What is deficit mindset in education?
In education, a deficit mindset is when teachers or school leaders focus on problems rather than potential.
It’s when we say “can’t” instead of “not yet.” It leads us to ask “what’s wrong?” with a student, class, or school rather than asking “what can I do to build on existing strengths?”
Deficit thinking limits student outcomes.
Deficit thinking causes educators to lower their expectations based on what their students and schools lack, which leads to lower outcomes. For example, a teacher might assign easier work to a student who’s behind and excuse them from grade-level instruction rather than taking strategic action to accelerate their learning.
In contrast, asset-based thinking asks “what’s right?” The asset-based mindset (also known as growth mindset) assumes all students have potential, and seeks to understand their strengths. Focusing on strengths allows teachers to provide powerful instruction that enables students to progress as fast as possible. It leads to higher motivation and better outcomes for all students.
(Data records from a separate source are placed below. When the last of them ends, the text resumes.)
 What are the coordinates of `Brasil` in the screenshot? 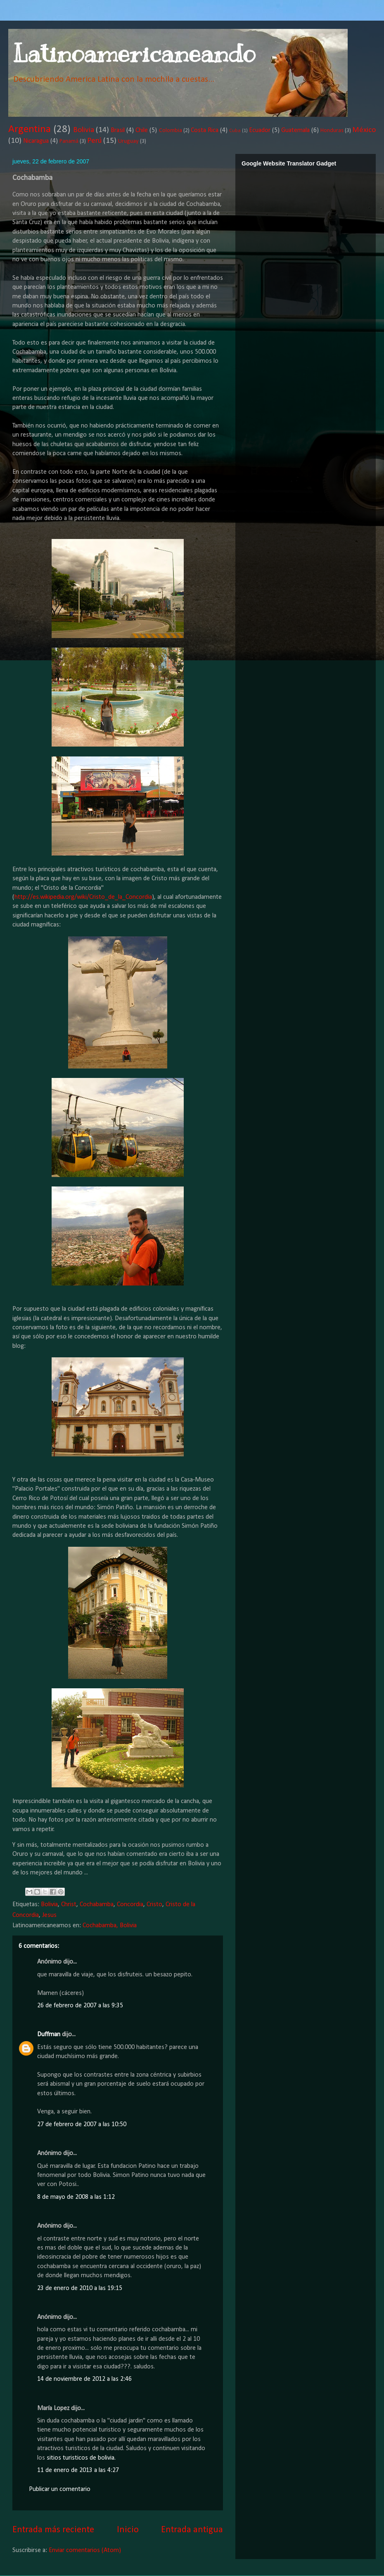 It's located at (118, 130).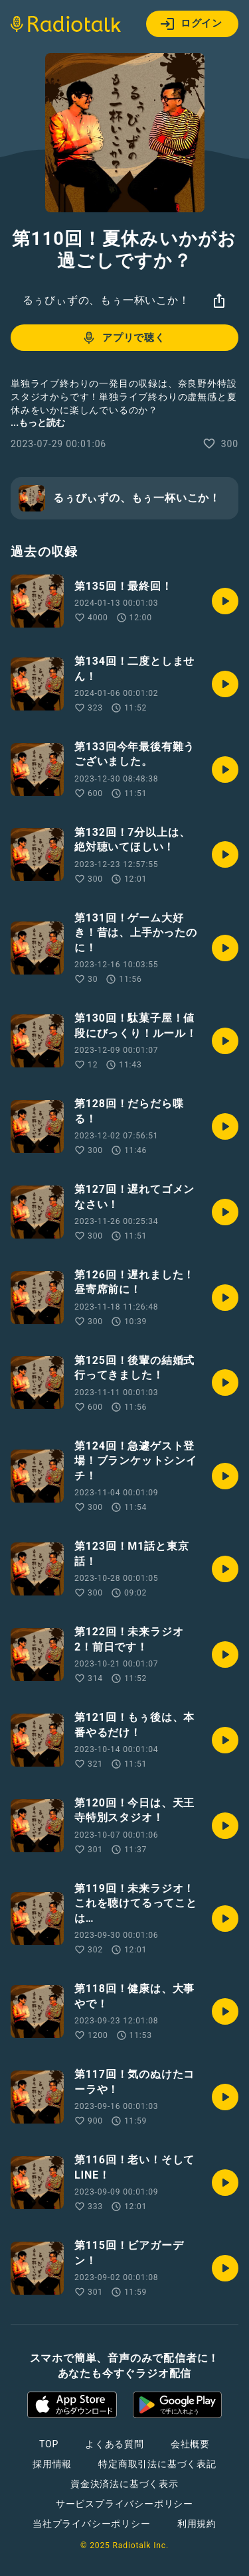 The height and width of the screenshot is (2576, 249). Describe the element at coordinates (52, 2464) in the screenshot. I see `採用情報` at that location.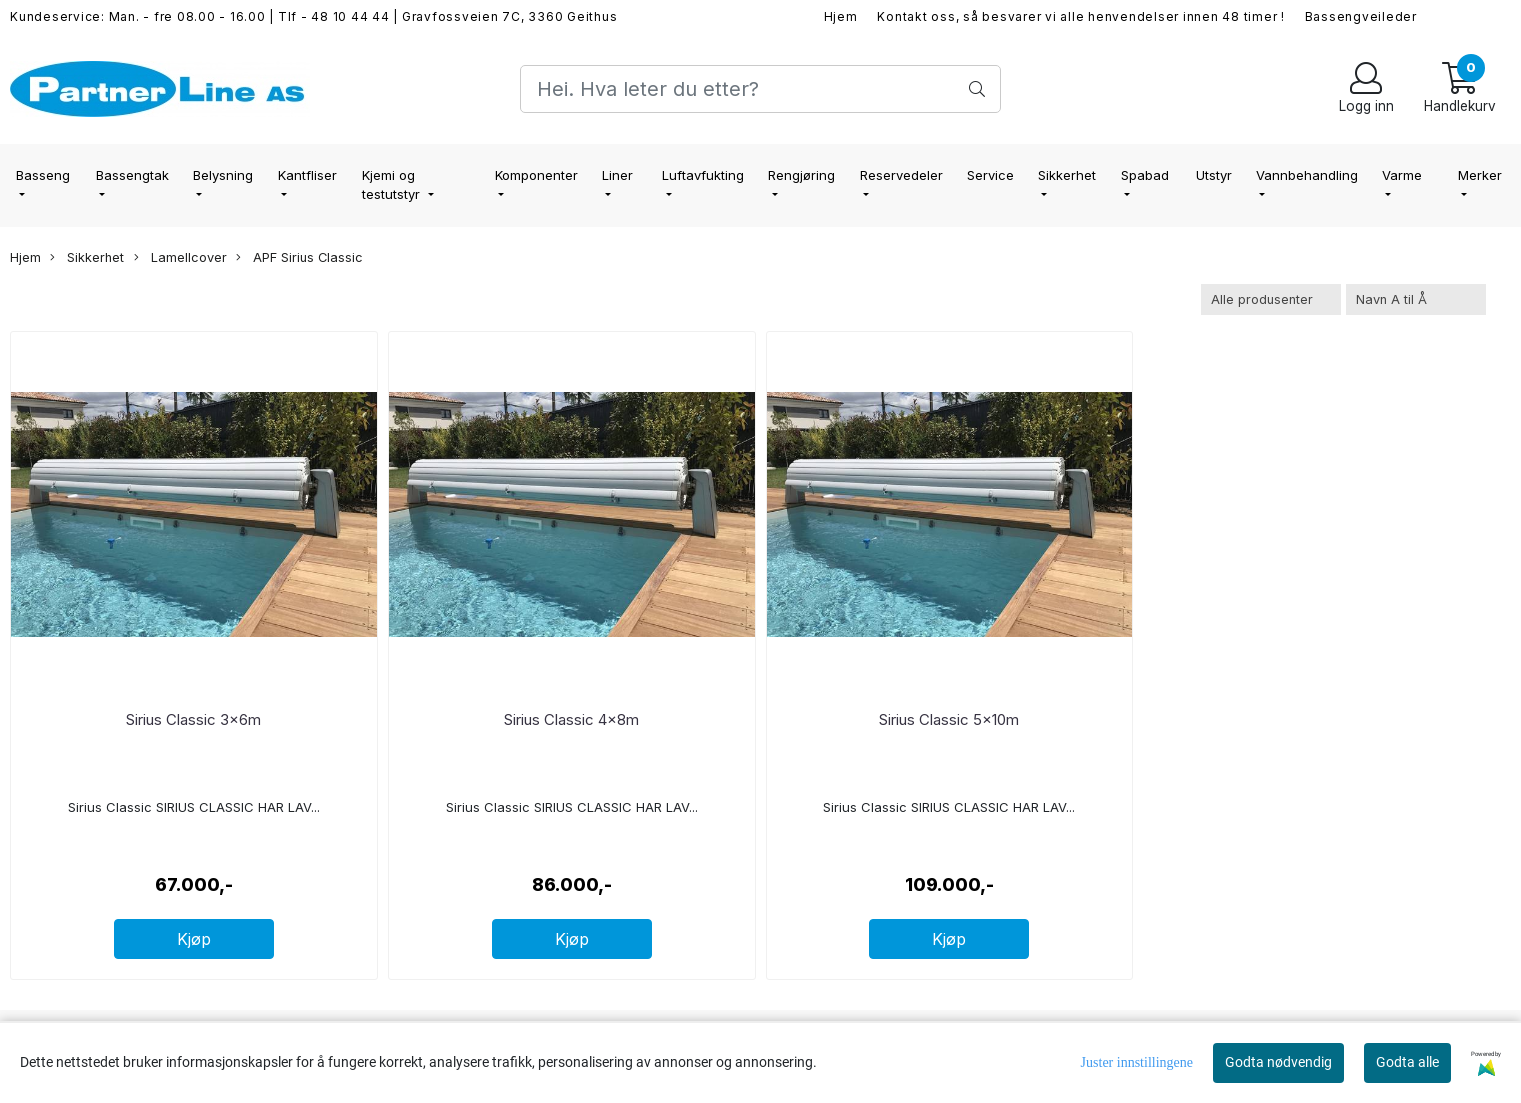 This screenshot has height=1103, width=1521. What do you see at coordinates (536, 175) in the screenshot?
I see `Komponenter` at bounding box center [536, 175].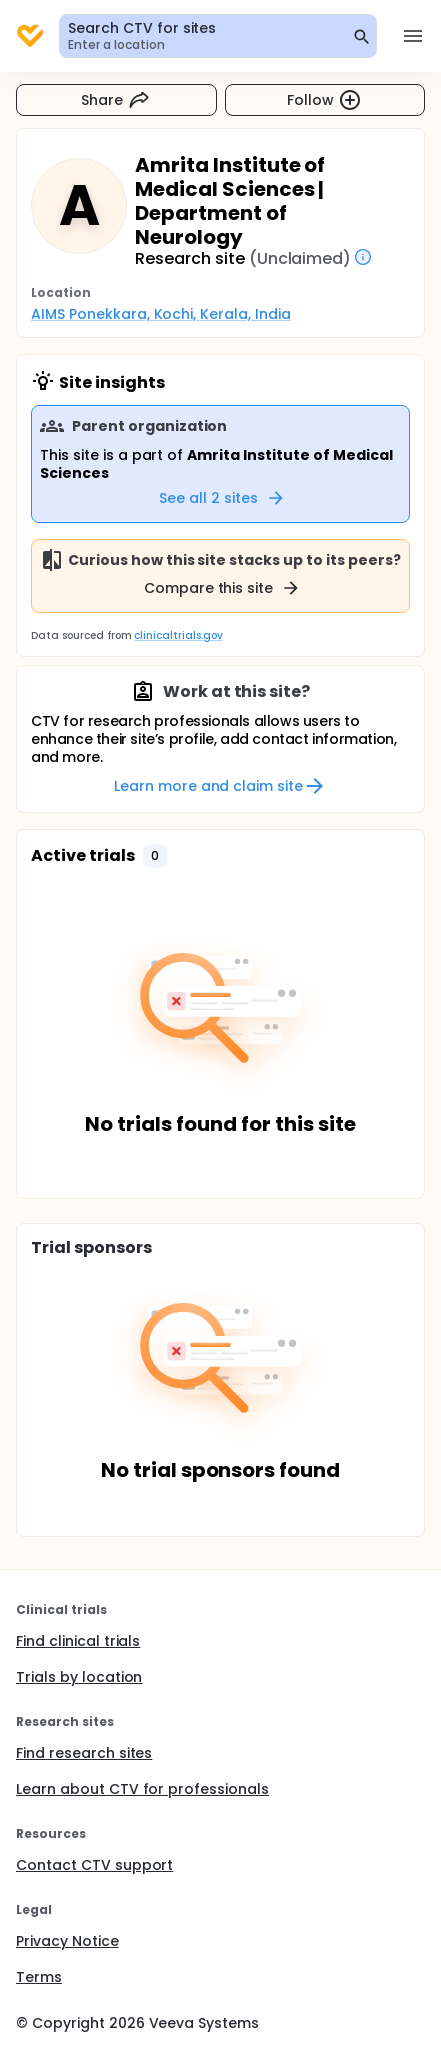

Deficit thinking is an equity issue.
Students of color, students experiencing poverty, and students with learning and attention differences are disproportionately harmed when educators adopt a deficit mindset. A school leader might think, “Our school can’t achieve high test scores because we aren’t well funded”; or a teacher might think, “Kids who don’t speak English at home can’t handle complex texts.” This deficit thinking blames already marginalized students for the fact that the system fails them, further perpetuating inequities.